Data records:
########

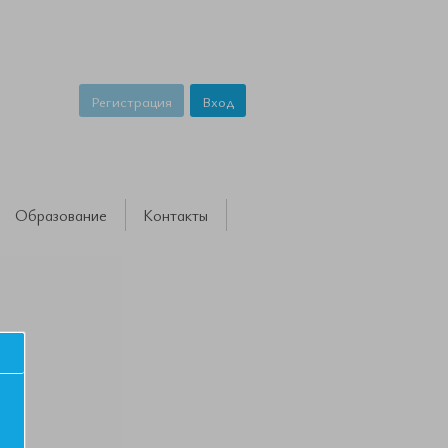
Регистрация
Вход
Образование
Контакты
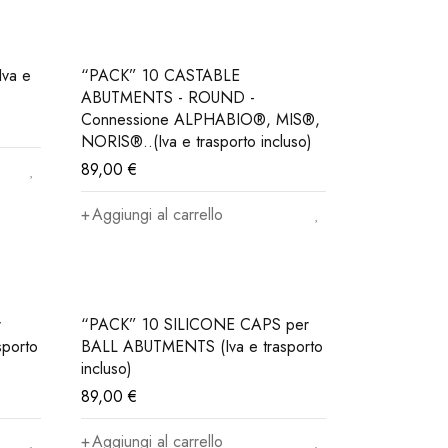
“PACK” 10 CASTABLE
ABUTMENTS - ROUND -
Connessione ALPHABIO®, MIS®,
NORIS®..(Iva e trasporto incluso)
89,00
€
Aggiungi al carrello
r
“PACK” 10 SILICONE CAPS per
porto
BALL ABUTMENTS (Iva e trasporto
incluso)
89,00
€
Aggiungi al carrello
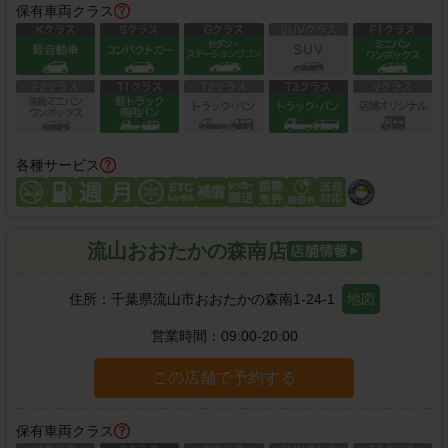
保有車両クラス
各種サービス
流山おおたかの森南店
住所：
千葉県流山市おおたかの森南1-24-1
地図
営業時間：
09:00-20:00
この店舗で予約する
保有車両クラス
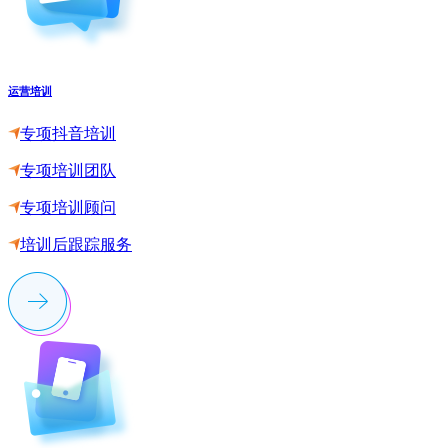
运营培训
专项抖音培训
专项培训团队
专项培训顾问
培训后跟踪服务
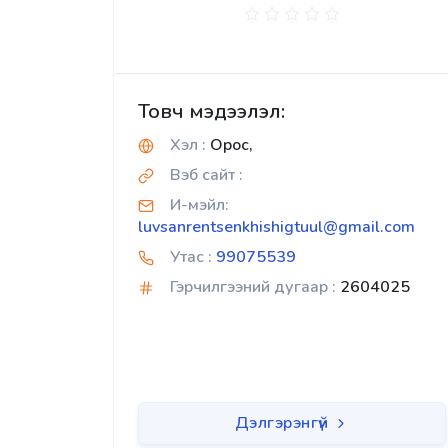
Товч мэдээлэл:
Хэл :
Орос,
Вэб сайт :
И-мэйл:
luvsanrentsenkhishigtuul@gmail.com
Утас :
99075539
Гэрчилгээний дугаар :
2604025
Дэлгэрэнгүй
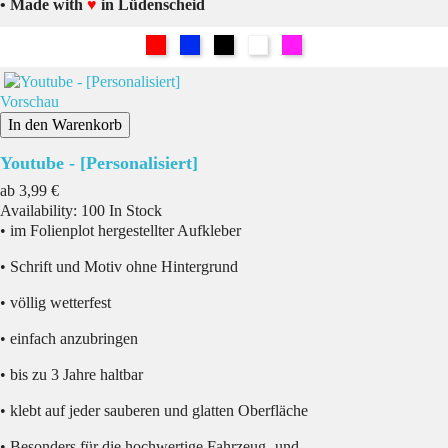
• Made with
♥
in Lüdenscheid
Rot
Blau
Schwarz
Weiß
Pink
Vorschau
In den Warenkorb
Youtube - [Personalisiert]
Preis
ab
3,99 €
Availability:
100 In Stock
• im Folienplot hergestellter Aufkleber
• Schrift und Motiv ohne Hintergrund
• völlig wetterfest
• einfach anzubringen
• bis zu 3 Jahre haltbar
• klebt auf jeder sauberen und glatten Oberfläche
• Besonders für die hochwertige Fahrzeug- und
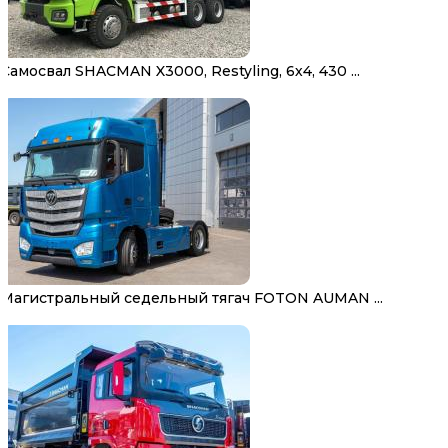
Самосвал SHACMAN X3000, Restyling, 6х4, 430 ...
Магистральный седельный тягач FOTON AUMAN ...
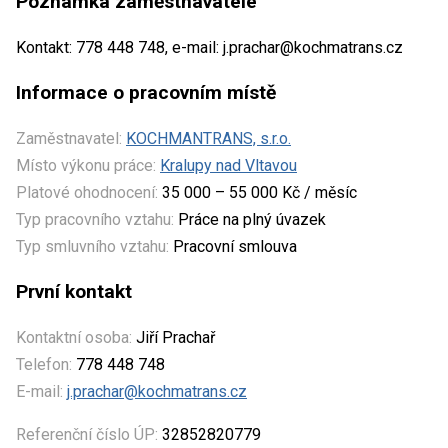
Poznámka zaměstnavatele
Kontakt: 778 448 748, e-mail: j.prachar@kochmatrans.cz
Informace o pracovním místě
Zaměstnavatel:
KOCHMANTRANS, s.r.o.
Místo výkonu práce:
Kralupy nad Vltavou
Platové ohodnocení:
35 000 – 55 000 Kč / měsíc
Typ pracovního vztahu:
Práce na plný úvazek
Typ smluvního vztahu:
Pracovní smlouva
První kontakt
Kontaktní osoba:
Jiří Prachař
Telefon:
778 448 748
E-mail:
j.prachar@kochmatrans.cz
Referenční číslo ÚP:
32852820779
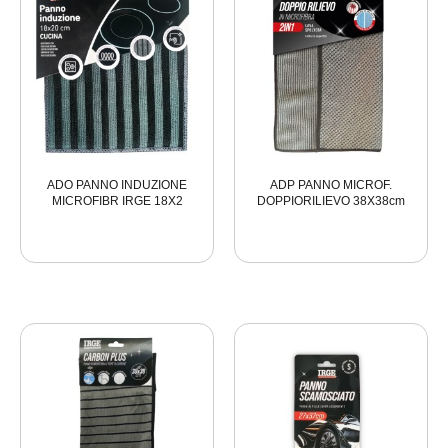
ADO PANNO INDUZIONE
ADP PANNO MICROF.
MICROFIBR IRGE 18X2
DOPPIORILIEVO 38X38cm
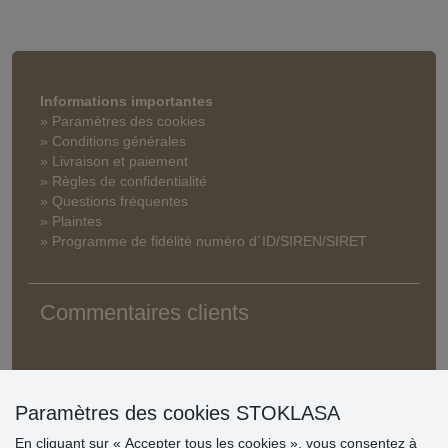
Informations importantes
» Paramètres des cookies
» Conditions générales
» Livraison et paiement
» Règles de confidentialité
» Questions fréquentes
» Plaintes
» Programme de fidélité numéro d´ID/SIREN/SIRET
Commentaires clients
Paramètres des cookies STOKLASA
En cliquant sur « Accepter tous les cookies », vous consentez à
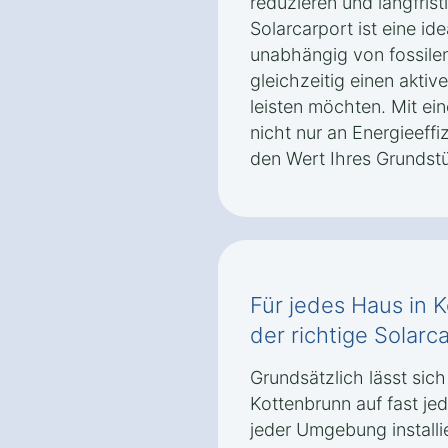
reduzieren und langfrist
Solarcarport ist eine ide
unabhängig von fossile
gleichzeitig einen akti
leisten möchten. Mit ei
nicht nur an Energieeffi
den Wert Ihres Grundst
Für jedes Haus in 
der richtige Solarc
Grundsätzlich lässt sich
Kottenbrunn auf fast j
jeder Umgebung install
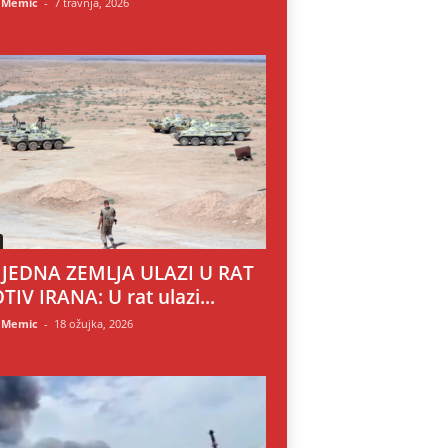
 Memic
-
7 travnja, 2026
 JEDNA ZEMLJA ULAZI U RAT
TIV IRANA: U rat ulazi...
 Memic
-
18 ožujka, 2026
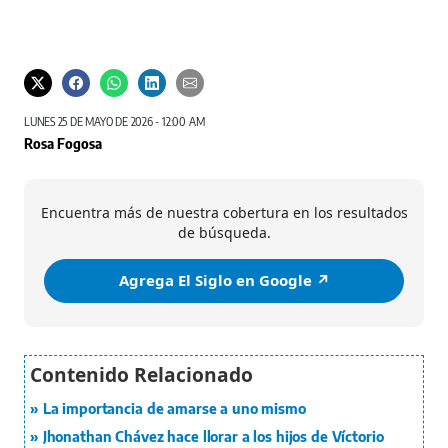
LUNES 25 DE MAYO DE 2026 - 12:00 AM
Rosa Fogosa
Encuentra más de nuestra cobertura en los resultados
de búsqueda.
Agrega El Siglo en Google ↗️
La importancia de amarse a uno mismo
Jhonathan Chávez hace llorar a los hijos de Víctorio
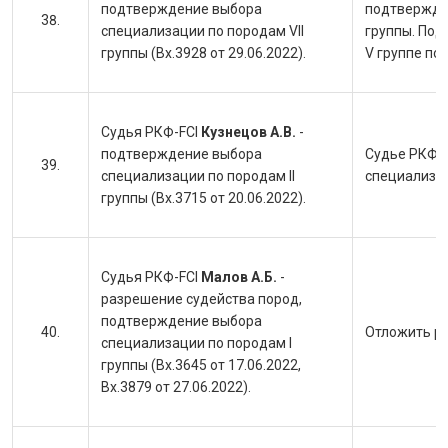
подтверждение выбора
подтвержден
специализации по породам VII
группы. Под
группы (Вх.3928 от 29.06.2022).
V группе пор
Судья РКФ-FCI
Кузнецов А.В.
-
подтверждение выбора
Судье РКФ-F
специализации по породам II
специализац
группы (Вх.3715 от 20.06.2022).
Судья РКФ-FCI
Малов А.Б.
-
разрешение судейства пород,
подтверждение выбора
Отложить ра
специализации по породам I
группы (Вх.3645 от 17.06.2022,
Вх.3879 от 27.06.2022).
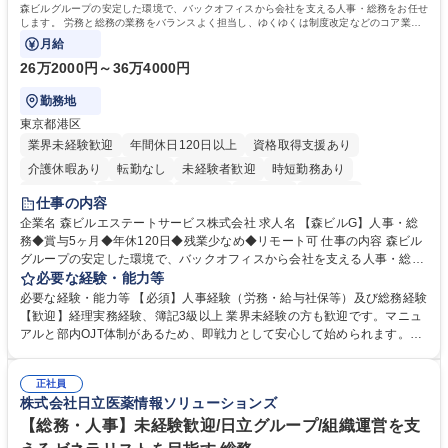
森ビルグループの安定した環境で、バックオフィスから会社を支える人事・総務をお任せ
します。 労務と総務の業務をバランスよく担当し、ゆくゆくは制度改定などのコア業務
にも挑戦できる、やりがいある環境です。
月給
26万2000円～36万4000円
勤務地
東京都港区
業界未経験歓迎
年間休日120日以上
資格取得支援あり
介護休暇あり
転勤なし
未経験者歓迎
時短勤務あり
経験者歓迎
退職金あり
在宅OK
賞与あり
育休あり
仕事の内容
完全週休2日制
交通費支給
長期歓迎
駅近5分以内
土日祝休み
企業名 森ビルエステートサービス株式会社 求人名 【森ビルG】人事・総
務◆賞与5ヶ月◆年休120日◆残業少なめ◆リモート可 仕事の内容 森ビル
グループの安定した環境で、バックオフィスから会社を支える人事・総務
をお任せします。 労務と総務の業務をバランスよく担当し、ゆくゆくは制
必要な経験・能力等
度改定などのコア業務にも挑戦できる、やりがいある環境です。 ■勤怠管
必要な経験・能力等 【必須】人事経験（労務・給与社保等）及び総務経験
理、給与計算、社会保険手続き、年末調整等の労務管理全般 ■入退社手続
【歓迎】経理実務経験、簿記3級以上 業界未経験の方も歓迎です。マニュ
き、社内規定の改定や人事制度改定などのコア業務 ■社内イベントの企画
アルと部内OJT体制があるため、即戦力として安心して始められます。
運営やその他総務業務全般 ※労務と総務を1：1の割合でお任せ。 入社後
【魅力・やりがい】森ビルGの安定基盤で労務から総務まで幅広く携われ
は部内のOJTを中心に、あなたの経験に合わせて不足している部分はいつ
ます。定型業務に留まらず、社内規定や人事制度の改定など会社のコア業
でも質問・相談できる環境が整っているため、安心して成長できます。 募
正社員
務に挑戦できるため、自身の成長と組織への貢献度をダイレクトに実感で
株式会社日立医薬情報ソリューションズ
集職種 【森ビルG】人事・総務◆賞与5ヶ月◆年休120日◆残業少なめ◆
きます。 残業少なめ、週1日リモート可など、ワークライフバランスを保
リモート可
ち長期活躍できる環境です。 「これまでの幅広い経験を活かし、長期的な
【総務・人事】未経験歓迎/日立グループ/組織運営を支
キャリアを築きたい」という前向きな意欲と挑戦を全力で応援します。 学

########

## Try it
Exclude the pictures, then retype every record exactly.

## The completed task
Регистрация
Вход
Образование
Контакты
“PACK” 10 CASTABLE
ABUTMENTS - ROUND -
Connessione ALPHABIO®, MIS®,
NORIS®..(Iva e trasporto incluso)
89,00
€
Aggiungi al carrello
r
“PACK” 10 SILICONE CAPS per
porto
BALL ABUTMENTS (Iva e trasporto
incluso)
89,00
€
Aggiungi al carrello
保有車両クラス
各種サービス
流山おおたかの森南店
住所：
千葉県流山市おおたかの森南1-24-1
地図
営業時間：
09:00-20:00
この店舗で予約する
保有車両クラス
运营培训
专项抖音培训
专项培训团队
专项培训顾问
培训后跟踪服务
Товч мэдээлэл:
Хэл :
Орос,
Вэб сайт :
И-мэйл:
luvsanrentsenkhishigtuul@gmail.com
Утас :
99075539
Гэрчилгээний дугаар :
2604025
Дэлгэрэнгүй
• Made with
♥
in Lüdenscheid
Rot
Blau
Schwarz
Weiß
Pink
Vorschau
In den Warenkorb
Youtube - [Personalisiert]
Preis
ab
3,99 €
Availability:
100 In Stock
• im Folienplot hergestellter Aufkleber
• Schrift und Motiv ohne Hintergrund
• völlig wetterfest
• einfach anzubringen
• bis zu 3 Jahre haltbar
• klebt auf jeder sauberen und glatten Oberfläche
• Besonders für die hochwertige Fahrzeug- und
Самосвал SHACMAN X3000, Restyling, 6х4, 430 ...
Магистральный седельный тягач FOTON AUMAN ...
Poznámka zaměstnavatele
Kontakt: 778 448 748, e-mail: j.prachar@kochmatrans.cz
Informace o pracovním místě
Zaměstnavatel:
KOCHMANTRANS, s.r.o.
Místo výkonu práce:
Kralupy nad Vltavou
Platové ohodnocení:
35 000 – 55 000 Kč / měsíc
Typ pracovního vztahu:
Práce na plný úvazek
Typ smluvního vztahu:
Pracovní smlouva
První kontakt
Kontaktní osoba:
Jiří Prachař
Telefon:
778 448 748
E-mail:
j.prachar@kochmatrans.cz
Referenční číslo ÚP:
32852820779
ADO PANNO INDUZIONE
ADP PANNO MICROF.
MICROFIBR IRGE 18X2
DOPPIORILIEVO 38X38cm
Informations importantes
» Paramètres des cookies
» Conditions générales
» Livraison et paiement
» Règles de confidentialité
» Questions fréquentes
» Plaintes
» Programme de fidélité numéro d´ID/SIREN/SIRET
Commentaires clients
Paramètres des cookies STOKLASA
En cliquant sur « Accepter tous les cookies », vous consentez à
reduzieren und langfrist
Solarcarport ist eine ide
unabhängig von fossile
gleichzeitig einen akti
leisten möchten. Mit ei
nicht nur an Energieeffi
den Wert Ihres Grundst
Für jedes Haus in 
der richtige Solarc
Grundsätzlich lässt sich
Kottenbrunn auf fast j
jeder Umgebung install
 Memic
-
7 travnja, 2026
 JEDNA ZEMLJA ULAZI U RAT
TIV IRANA: U rat ulazi...
 Memic
-
18 ožujka, 2026
LUNES 25 DE MAYO DE 2026 - 12:00 AM
Rosa Fogosa
Encuentra más de nuestra cobertura en los resultados
de búsqueda.
Agrega El Siglo en Google ↗️
La importancia de amarse a uno mismo
Jhonathan Chávez hace llorar a los hijos de Víctorio
подтверждение выбора
подтвержден
специализации по породам VII
группы. Под
группы (Вх.3928 от 29.06.2022).
V группе пор
Судья РКФ-FCI
Кузнецов А.В.
-
подтверждение выбора
Судье РКФ-F
специализации по породам II
специализац
группы (Вх.3715 от 20.06.2022).
Судья РКФ-FCI
Малов А.Б.
-
разрешение судейства пород,
подтверждение выбора
Отложить ра
специализации по породам I
группы (Вх.3645 от 17.06.2022,
Вх.3879 от 27.06.2022).
森ビルグループの安定した環境で、バックオフィスから会社を支える人事・総務をお任せ
します。 労務と総務の業務をバランスよく担当し、ゆくゆくは制度改定などのコア業務
にも挑戦できる、やりがいある環境です。
月給
26万2000円～36万4000円
勤務地
東京都港区
業界未経験歓迎
年間休日120日以上
資格取得支援あり
介護休暇あり
転勤なし
未経験者歓迎
時短勤務あり
経験者歓迎
退職金あり
在宅OK
賞与あり
育休あり
仕事の内容
完全週休2日制
交通費支給
長期歓迎
駅近5分以内
土日祝休み
企業名 森ビルエステートサービス株式会社 求人名 【森ビルG】人事・総
務◆賞与5ヶ月◆年休120日◆残業少なめ◆リモート可 仕事の内容 森ビル
グループの安定した環境で、バックオフィスから会社を支える人事・総務
をお任せします。 労務と総務の業務をバランスよく担当し、ゆくゆくは制
必要な経験・能力等
度改定などのコア業務にも挑戦できる、やりがいある環境です。 ■勤怠管
必要な経験・能力等 【必須】人事経験（労務・給与社保等）及び総務経験
理、給与計算、社会保険手続き、年末調整等の労務管理全般 ■入退社手続
【歓迎】経理実務経験、簿記3級以上 業界未経験の方も歓迎です。マニュ
き、社内規定の改定や人事制度改定などのコア業務 ■社内イベントの企画
アルと部内OJT体制があるため、即戦力として安心して始められます。
運営やその他総務業務全般 ※労務と総務を1：1の割合でお任せ。 入社後
【魅力・やりがい】森ビルGの安定基盤で労務から総務まで幅広く携われ
は部内のOJTを中心に、あなたの経験に合わせて不足している部分はいつ
ます。定型業務に留まらず、社内規定や人事制度の改定など会社のコア業
でも質問・相談できる環境が整っているため、安心して成長できます。 募
正社員
務に挑戦できるため、自身の成長と組織への貢献度をダイレクトに実感で
株式会社日立医薬情報ソリューションズ
集職種 【森ビルG】人事・総務◆賞与5ヶ月◆年休120日◆残業少なめ◆
きます。 残業少なめ、週1日リモート可など、ワークライフバランスを保
リモート可
ち長期活躍できる環境です。 「これまでの幅広い経験を活かし、長期的な
【総務・人事】未経験歓迎/日立グループ/組織運営を支
キャリアを築きたい」という前向きな意欲と挑戦を全力で応援します。 学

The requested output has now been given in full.